DRAWING BY DEBORAH DERR McCLINTOCK

Q. You and the rest of the staff at "Math for Women" are tackling some tough problems and have been encouraged to bring along a companion to the sessions for stress control. Should you take a) your spouse b) your best friend c) your dog? –J. Mead

A. Your dog would likely be the best choice to help handle any stress you might feel, says researcher Karen Allen in Psychology by David G. Myers. Many people liken a loyal dog or cat to a close family member, helping them feel calm, valued, happy. A pet can be a best friend that will love you just as you are (whether you can do the math or not), one nonjudgmental and always there for you. Thus pets even have healing power.

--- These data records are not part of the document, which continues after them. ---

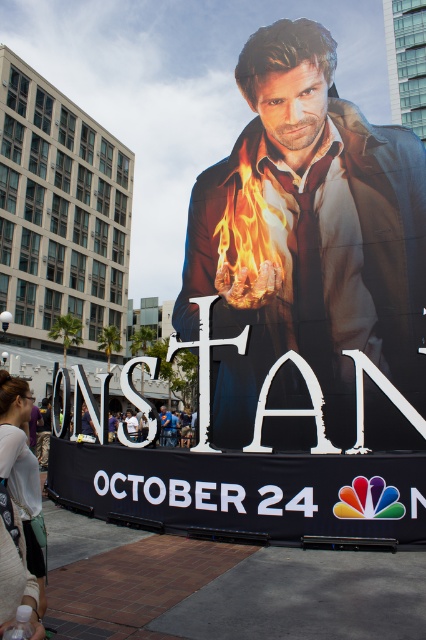 You are a costume designer looking at the promotional display for the show Constantine. You notice the smooth leather jacket at center. Can you determine its exact position on the image using coordinates?

The smooth leather jacket at center is located at coordinates point (310, 237).

You are a costume designer preparing for the movie Constantine. You have two items to place on a rack for display. The smooth leather jacket at center and the white textured shirt at lower left. Which item requires a wider hanger?

The white textured shirt at lower left requires a wider hanger because its width is greater than the smooth leather jacket at center. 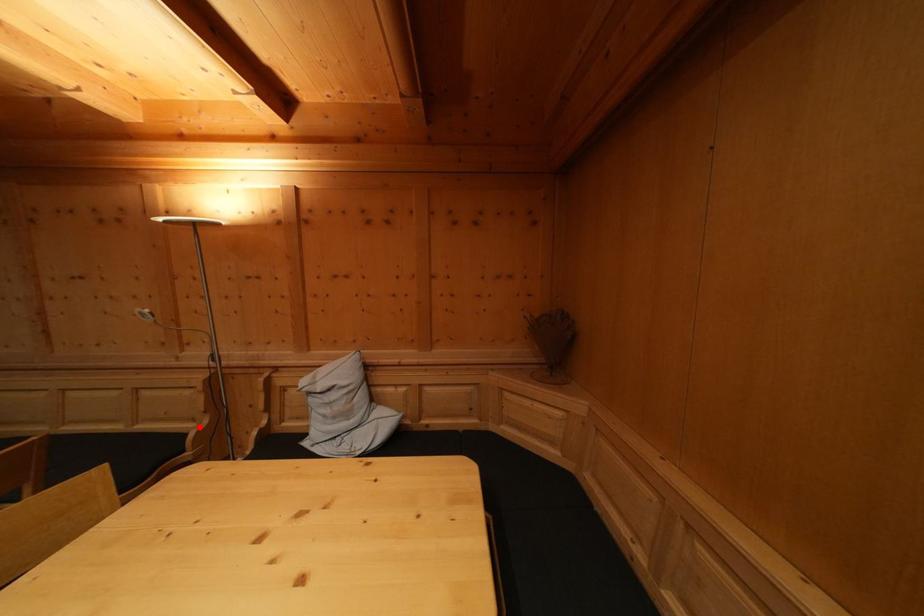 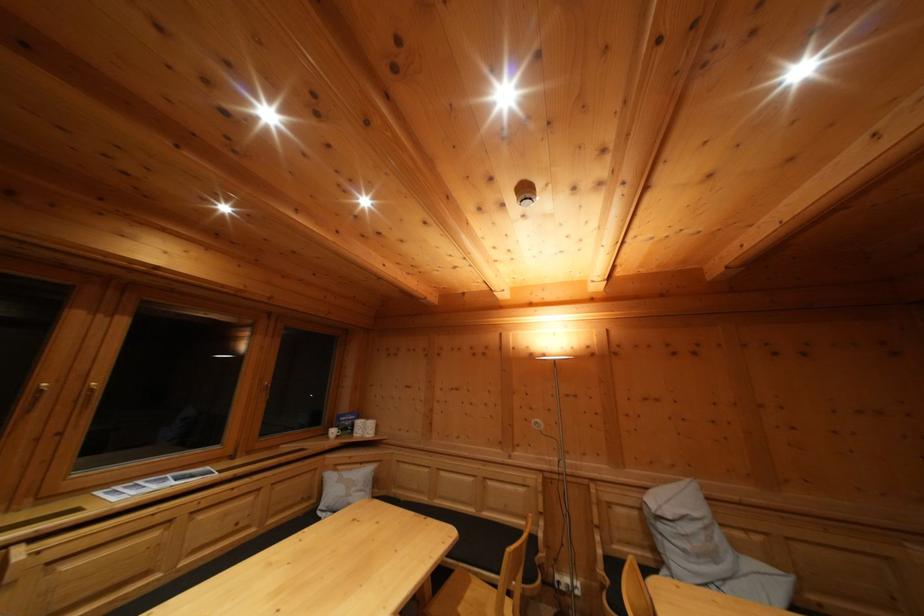 Question: I am providing you with two images of the same scene from different viewpoints. A red point is marked on the first image. At the location where the point appears in image 1, is it still visible in image 2?

Choices:
 (A) Yes
 (B) No

Answer: (A) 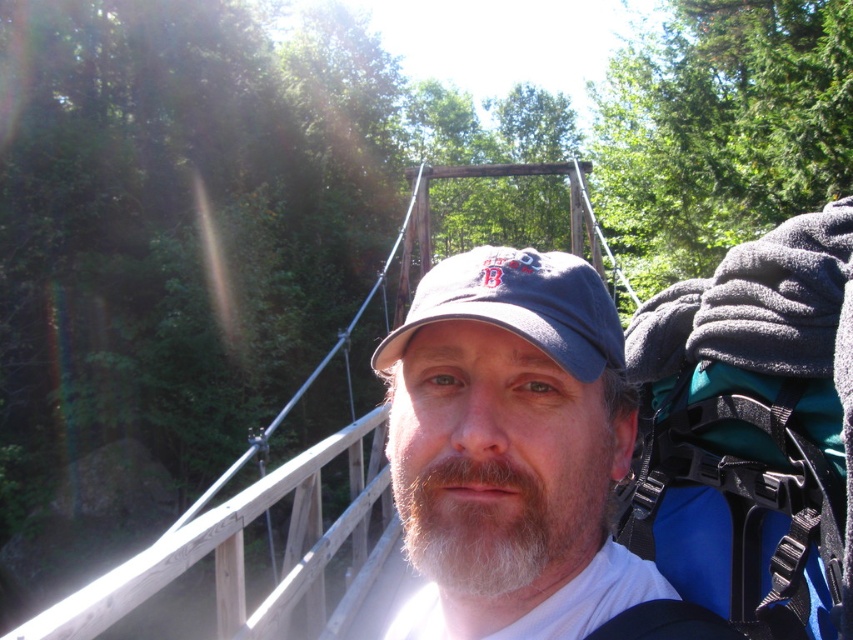 Question: Which object is closer to the camera taking this photo?

Choices:
 (A) blue fabric cap at center
 (B) gray fabric cap at center
 (C) white fuzzy beard at center
 (D) teal fabric backpack at upper right

Answer: (C)

Question: Which of the following is the farthest from the observer?

Choices:
 (A) (399, 326)
 (B) (489, 554)
 (C) (773, 515)
 (D) (397, 493)

Answer: (A)

Question: Is gray fabric cap at center smaller than white fuzzy beard at center?

Choices:
 (A) yes
 (B) no

Answer: (B)

Question: Is gray fabric cap at center below blue fabric cap at center?

Choices:
 (A) yes
 (B) no

Answer: (A)

Question: Can you confirm if gray fabric cap at center is positioned below white fuzzy beard at center?

Choices:
 (A) no
 (B) yes

Answer: (B)

Question: Which point is farther to the camera?

Choices:
 (A) blue fabric cap at center
 (B) white fuzzy beard at center
 (C) gray fabric cap at center

Answer: (A) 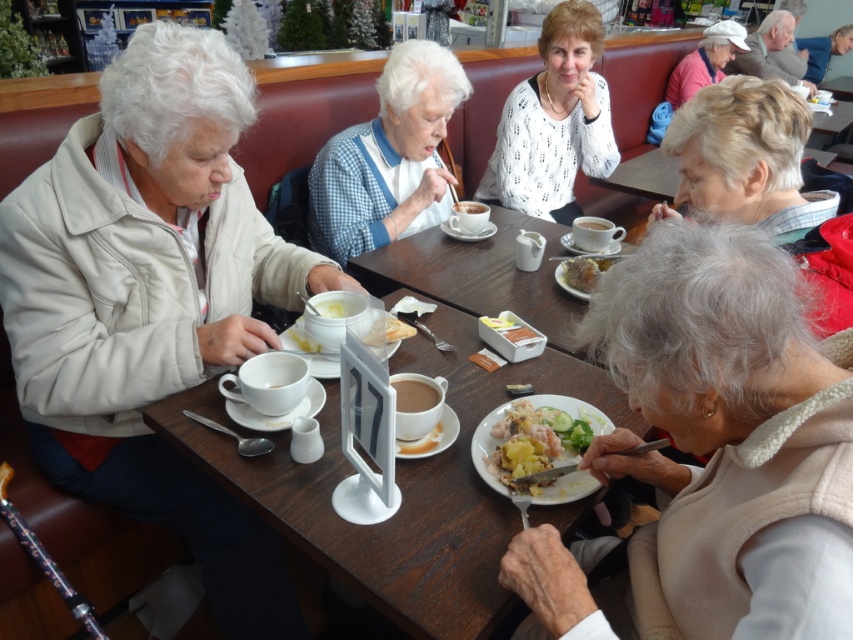 Question: Which of the following is the farthest from the observer?

Choices:
 (A) white dotted sweater at center
 (B) white checkered shirt at center

Answer: (A)

Question: Does white glossy table at center appear under crumbly bread at center?

Choices:
 (A) no
 (B) yes

Answer: (B)

Question: Which point is farther to the camera?

Choices:
 (A) white glossy table at center
 (B) white ceramic table at center

Answer: (B)

Question: Can you confirm if white woolen vest at lower right is thinner than white dotted sweater at center?

Choices:
 (A) no
 (B) yes

Answer: (B)

Question: From the image, what is the correct spatial relationship of white matte jacket at left in relation to shiny plastic fork at lower center?

Choices:
 (A) below
 (B) above

Answer: (B)

Question: Considering the real-world distances, which object is farthest from the white woolen vest at lower right?

Choices:
 (A) white glossy table at center
 (B) matte ceramic cup at center
 (C) white dotted sweater at center

Answer: (C)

Also Allen reports that pets have been found to increase the odds of survival after a heart attack, to relieve depression among AIDS patients, and to lower levels of blood lipids that increase cardiovascular risk. 

As nursing pioneer Florence Nightingale foresaw, "A small pet animal is often an excellent companion for the sick."

Allen notes a similar de-stressing effect among harried stockbrokers who had few social contacts but had a pet at home: They exhibited only half the blood pressure rise as non-pet owners.

"For lowering blood pressure, pets are no substitute for effective drugs and exercise," she says. "But for those who enjoy animals, and especially for those who live alone, they are a healthy pleasure."

Q. You'd never guess it from its formal name "congenital generalized hypertrichosis terminalis" (CGHT), but what's the vernacular reference to this condition that has followed sufferers throughout history, fascinating people, and even packing in circus audiences? –J. Hong

A. Sometimes called "wolfman syndrome," the rare but highly heritable disorder that causes excessive dark hair across the body and face as well as enlargement of the head and facial features, reports Constance Holden in Science magazine. Researchers today have determined that CGHT victims have genetic mutations, called copy number variations, where chunks of DNA are deleted. There are at least 30 such cases in China, estimates Beijing geneticist Xue Zhang, 16 cases in just three particular families. 

History's most famous "bearded lady" was Julia Pastrana, a Mexican Indian woman who danced and sang in a 19th-century traveling circus, dressed in clothes that showed off her hairy condition. 

Q. Your car has maybe 250 horsepower, a locomotive around 2,500, but how about you? What's your horsepower? –G. Reeves

A. Raise 100 pounds 5 1/2 feet and you just performed 550 foot-pounds of work (100 x 5.5). Do this in a single second and you just generated 1 horsepower.

So when a top Olympic lifter "snatches" 350 pounds seven feet overhead in a second or two, he achieves a burst of up to about 4 horsepower. (A horse at top effort rates 10 or more.) Sustaining this is another matter: The average person can do about 1/5th horsepower for several minutes, a top athlete about 1/2 horsepower.

Now if you want to picture the power of your car's engine, imagine attaching it via chain-and-pulley to a platform bearing a dozen 6-ton elephants. Then— ignoring frictions, etc.– the 250 "horses" under the hood could theoretically raise the elephants a foot in about a second.

Q. Aspiring artists, can you identify what the following have in common? a) a cereal box b) a credit card c) your lover's torso. –B. Pascal

A. You could throw in flags, playing cards, football fields, TV screens, much of the work of Michelangelo and da Vinci, and the ancient Greek Parthenon as well.

All incorporate "golden rectangles," with a length about 1.6 times width. Surveys have shown that rectangles of this proportion are most pleasing to the eye, not too elongated and more interesting than a simple square.